Case 3: A 28 year old lady from a rural area attended the outpatient department of medicine, JNIMS, Imphal on 12th August, 2013 with fever, chills, abdominal discomfort, urinary frequency and urgency, and dysuria for 5 days. She had similar episode one month back for which she took medicines from a pharmacy without consulting doctor. Examination showed body temperature of 39[degrees]C, tachycardia, mild pallor, mild tenderness of hypogastrium. Routine blood, urine microscopy and culture sensitivity, and USG of lower abdomen were advised. Her Hb was 9gm%, WBC-8000/[mm.sup.3] and normal USG.
Microbiological Studies of the Cases: Grossly, both the urine specimens were turbid with pH of 5.5 and 7 in case 1 and 3 respectively. Microscopically, plenty of pus cells were seen. The sputum was purulent with pinkish tinge and direct gram stain revealed gram negative bacilli with plenty of pus cells and few epithelial cells.
Identification and antibiotic sensitivity pattern of the causative bacteria from the clinical samples were performed by the Vitek 2 system (Bio Me'rieux, Marcy l'Etoile, France) following presence of pure culture of isolated colonies of the microorganisms on blood agar and Mac Conkey's agar. (9) Following the manufacturer's instructions, they were inoculated onto the identification and the AST-N280 cards, on which different concentrations of eighteen antibiotics were assayed. This system also features an Advanced Expert System (AES) that interprets the antibiotic resistance patterns, validates the results and reports the resistance phenotype, and has proved useful in calculating MIC values.
E. coli was isolated in both the urine samples and Klebsiella pneumoniae in the sputum. However, AES findings showed all of them to be inhibitor resistant beta-lactamases. The antibiogram is shown in Table-1.

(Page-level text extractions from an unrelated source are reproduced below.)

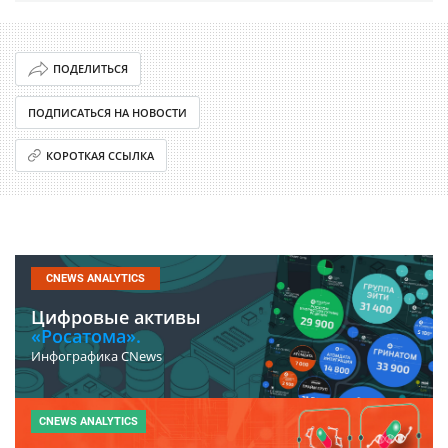
ПОДЕЛИТЬСЯ
ПОДПИСАТЬСЯ НА НОВОСТИ
КОРОТКАЯ ССЫЛКА
CNEWS ANALYTICS
Цифровые активы
«Росатома».
Инфографика CNews
CNEWS ANALYTICS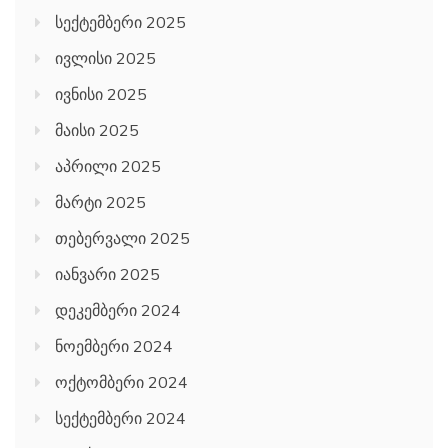
სექტემბერი 2025
ივლისი 2025
ივნისი 2025
მაისი 2025
აპრილი 2025
მარტი 2025
თებერვალი 2025
იანვარი 2025
დეკემბერი 2024
ნოემბერი 2024
ოქტომბერი 2024
სექტემბერი 2024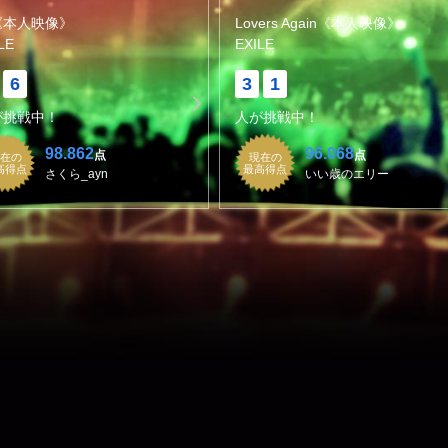
《本人映像》
Lovers Again《本人映像》
LE
EXILE
6
3
1
が挑戦中！
人が挑戦中！
98.862
96.068
点
点
在の
現在の
高得点
最高得点
さくら_ayn
いい歳のエリー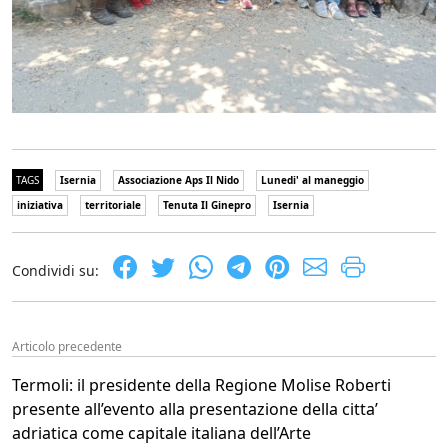
TAGS
Isernia
Associazione Aps Il Nido
Lunedi' al maneggio
iniziativa
territoriale
Tenuta Il Ginepro
Isernia
Condividi su:
Articolo precedente
Termoli: il presidente della Regione Molise Roberti
presente all’evento alla presentazione della citta’
adriatica come capitale italiana dell’Arte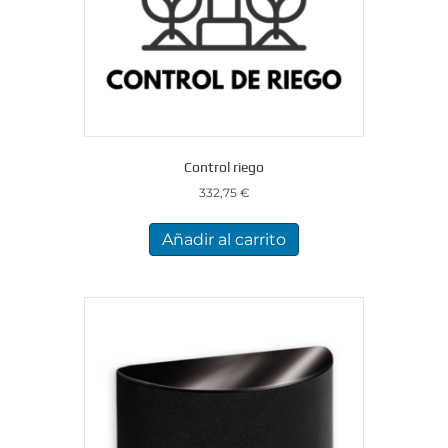
Control riego
332,75
€
Añadir al carrito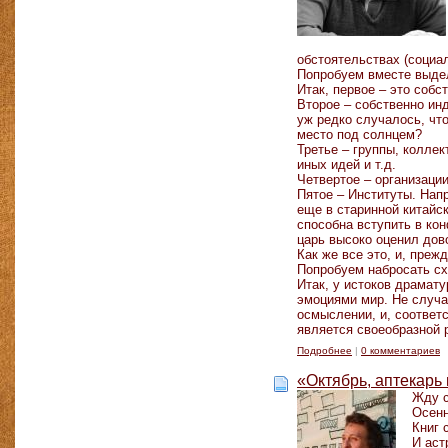
обстоятельствах (социа
Попробуем вместе выдел
Итак, первое – это собс
Второе – собственно ин
уж редко случалось, чт
место под солнцем?
Третье – группы, коллек
иных идей и т.д.
Четвертое – организации
Пятое – Институты. Нап
еще в старинной китайск
способна вступить в ко
царь высоко оценил дов
Как же все это, и, пре
Попробуем набросать сх
Итак, у истоков драмат
эмоциями мир. Не случа
осмыслении, и, соответ
является своеобразной 
Подробнее
|
0 комментариев
«Октябрь, аптекарь
Жду с
Осенн
Книг 
И аст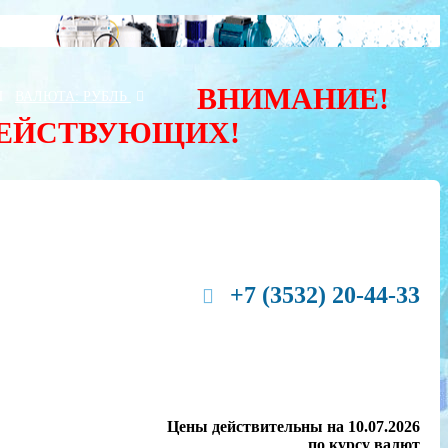
ВНИМАНИЕ!
Ы
ВАЛЮТА:
РУБЛЬ
ДЕЙСТВУЮЩИХ!
+7 (3532) 20-44-33
Цены действительны на 10.07.2026
по курсу валют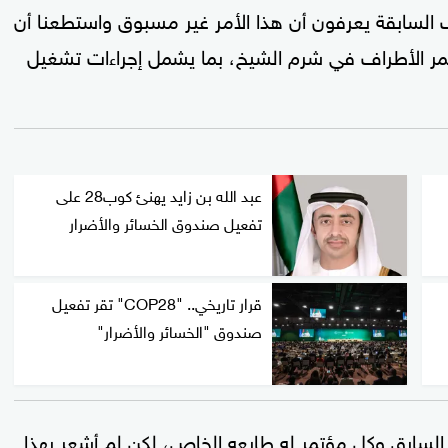
السابقة يعرفون أن هذا الأمر غير مسبوق واستطعنا أن
تمر الأطراف في شرم الشيخ، بما يشمل إجراءات تشغيل
عبد الله بن زايد يهنئ كوب28 على
تفعيل صندوق الخسائر والأضرار
قرار تاريخي.. "COP28" تقر تفعيل
صندوق "الخسائر والأضرار"
 12 مؤتمر أطراف في السابق وكل مؤتمر له طابعه الخاص، لكن لم أشعر بهذا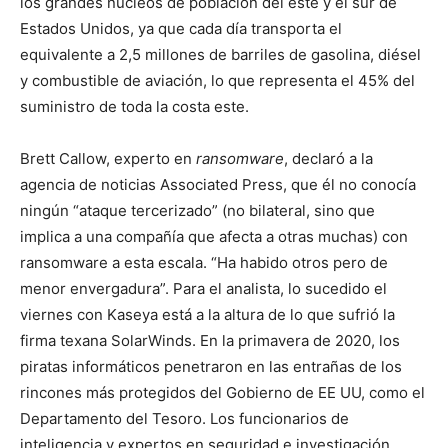
los grandes núcleos de población del este y el sur de
Estados Unidos, ya que cada día transporta el
equivalente a 2,5 millones de barriles de gasolina, diésel
y combustible de aviación, lo que representa el 45% del
suministro de toda la costa este.
Brett Callow, experto en
ransomware
, declaró a la
agencia de noticias Associated Press, que él no conocía
ningún “ataque tercerizado” (no bilateral, sino que
implica a una compañía que afecta a otras muchas) con
ransomware a esta escala. “Ha habido otros pero de
menor envergadura”. Para el analista, lo sucedido el
viernes con Kaseya está a la altura de lo que sufrió la
firma texana SolarWinds. En la primavera de 2020, los
piratas informáticos penetraron en las entrañas de los
rincones más protegidos del Gobierno de EE UU, como el
Departamento del Tesoro. Los funcionarios de
inteligencia y expertos en seguridad e investigación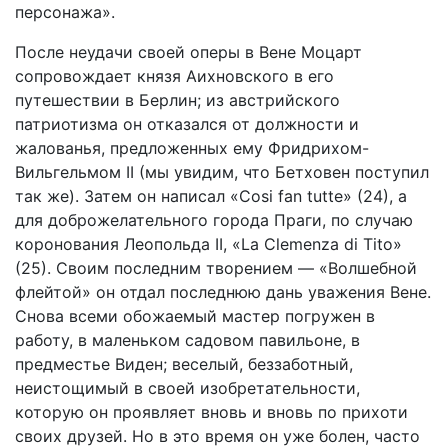
персонажа».
После неудачи своей оперы в Вене Моцарт
сопровождает князя Аихновского в его
путешествии в Берлин; из австрийского
патриотизма он отказался от должности и
жалованья, предложенных ему Фридрихом-
Вильгельмом II (мы увидим, что Бетховен поступил
так же). Затем он написал «Cosi fan tutte» (24), а
для доброжелательного города Праги, по случаю
коронования Леопольда II, «La Clemenza di Tito»
(25). Своим последним творением — «Волшебной
флейтой» он отдал последнюю дань уважения Вене.
Снова всеми обожаемый мастер погружен в
работу, в маленьком садовом павильоне, в
предместье Виден; веселый, беззаботный,
неистощимый в своей изобретательности,
которую он проявляет вновь и вновь по прихоти
своих друзей. Но в это время он уже болен, часто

Susceptibility of the three isolates to amoxicillin (30[micro]g), amoxicillin/clavulanic acid (20/10[micro]g), pipercillin (100[micro]g), pipercillin/tazobactam (100/10[micro]g), cefoxitin (30[micro]g), ceftazidime (30[micro]g) was further evaluated by the Kirby Bauer disk diffusion method. (9) The phenotype amoxycillinresistant, amoxycillin plus clavulanate-resistant, pipercillin-intermediate, pipercillin/tazobactamsusceptible, cefoxitin-susceptible and ceftazidime-susceptible was observed in these isolates.

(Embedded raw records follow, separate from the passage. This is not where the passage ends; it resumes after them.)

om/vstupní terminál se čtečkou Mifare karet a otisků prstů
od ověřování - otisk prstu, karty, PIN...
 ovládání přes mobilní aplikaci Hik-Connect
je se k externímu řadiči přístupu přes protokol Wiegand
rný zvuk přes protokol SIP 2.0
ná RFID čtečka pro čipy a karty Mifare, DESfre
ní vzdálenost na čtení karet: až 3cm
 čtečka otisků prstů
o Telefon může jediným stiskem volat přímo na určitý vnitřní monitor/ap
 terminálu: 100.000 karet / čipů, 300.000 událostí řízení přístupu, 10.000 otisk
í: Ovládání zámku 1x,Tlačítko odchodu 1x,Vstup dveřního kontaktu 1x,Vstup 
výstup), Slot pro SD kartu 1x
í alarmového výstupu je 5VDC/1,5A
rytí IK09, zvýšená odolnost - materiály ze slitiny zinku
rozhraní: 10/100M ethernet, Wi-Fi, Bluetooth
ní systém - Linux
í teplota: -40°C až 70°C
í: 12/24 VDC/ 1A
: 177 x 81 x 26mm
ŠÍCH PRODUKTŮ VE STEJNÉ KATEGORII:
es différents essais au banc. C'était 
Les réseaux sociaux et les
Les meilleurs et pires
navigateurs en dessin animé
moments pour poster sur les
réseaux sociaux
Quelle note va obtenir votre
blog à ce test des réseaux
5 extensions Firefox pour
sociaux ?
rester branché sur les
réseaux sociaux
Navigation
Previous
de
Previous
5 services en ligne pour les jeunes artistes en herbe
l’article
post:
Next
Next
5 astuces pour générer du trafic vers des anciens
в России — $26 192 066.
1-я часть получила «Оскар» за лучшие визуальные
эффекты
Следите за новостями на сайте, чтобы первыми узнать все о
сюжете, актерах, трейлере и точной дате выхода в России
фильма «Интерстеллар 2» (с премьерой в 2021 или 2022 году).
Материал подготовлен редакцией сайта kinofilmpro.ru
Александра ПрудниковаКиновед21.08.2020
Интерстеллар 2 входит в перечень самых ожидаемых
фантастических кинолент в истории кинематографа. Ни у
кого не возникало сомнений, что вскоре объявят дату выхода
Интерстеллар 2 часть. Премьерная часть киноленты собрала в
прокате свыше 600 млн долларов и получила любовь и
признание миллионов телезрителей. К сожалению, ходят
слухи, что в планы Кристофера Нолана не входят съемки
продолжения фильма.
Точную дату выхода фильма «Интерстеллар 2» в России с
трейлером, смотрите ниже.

DISCUSSION: Despite the extensive use of [beta]-lactam/[beta]-lactamase inhibitor combinations in most countries, inhibitor resistant [beta]-lactamases have been more frequently isolated in Europe than in the USA, where they have been rarely reported. (10) Their occurrence have also been detected in Malaysia from E. coli isolates. (11) However, there is a paucity of information about IRT geographical distribution, probably due to inadequate phenotypic techniques using standard laboratory susceptibility tests. It was demonstrated that the automated system was able to detect 86.7% of IRT-producing E.coli. (12) Livermore DM et al. observed that for Enterobacteriaceae with IRT, the vitek 2 AES achieved 60% full and 40% partial agreement with the genotypic analysis, and penicillinases were considered as the alternative cause for the partial agreement strains. (13) However, the characterization must be completed by iso-electric points of [beta]-lactamases, determination of kinetic parameters and the use of molecular biology techniques. (14)
These variants of [beta]-lactamases occur among both community and hospital-acquired isolates. They have been recovered from urine (Predominantly), blood, sputum and stool. (8) So far, only one isolate has been reported from an agricultural source. (15)
In our cases, the Vitek 2 showed concordant result with the disk diffusion method but the characterisation could not be carried out due to lack of infrastructure of molecular techniques in our institute. These isolates could be IRT or OXA enzymes or cephalosporinase hyperproduction. Despite our inability to confirm the findings, we report these cases to show the possibility of strains possessing these enzymes in Manipur and they were susceptible to ceftriaxone, cefepime, cefuroxime, imipenem, meropenem, ertapenem, colistin, amikacin, gentamicin and pipercillin-tazobactam.
CONCLUSION: The occurrence of inhibitor resistant [beta]-lactamases has been under-reported from this region. The reasons being, unreliable detection by the routine susceptibility tests, lack of automation like Vitek2 which could at least help in preliminary detection or molecular biology methods for confirmation in most institutes. In view of inadequate data regarding the incidence of these beta-lactamases in our region, we report these cases.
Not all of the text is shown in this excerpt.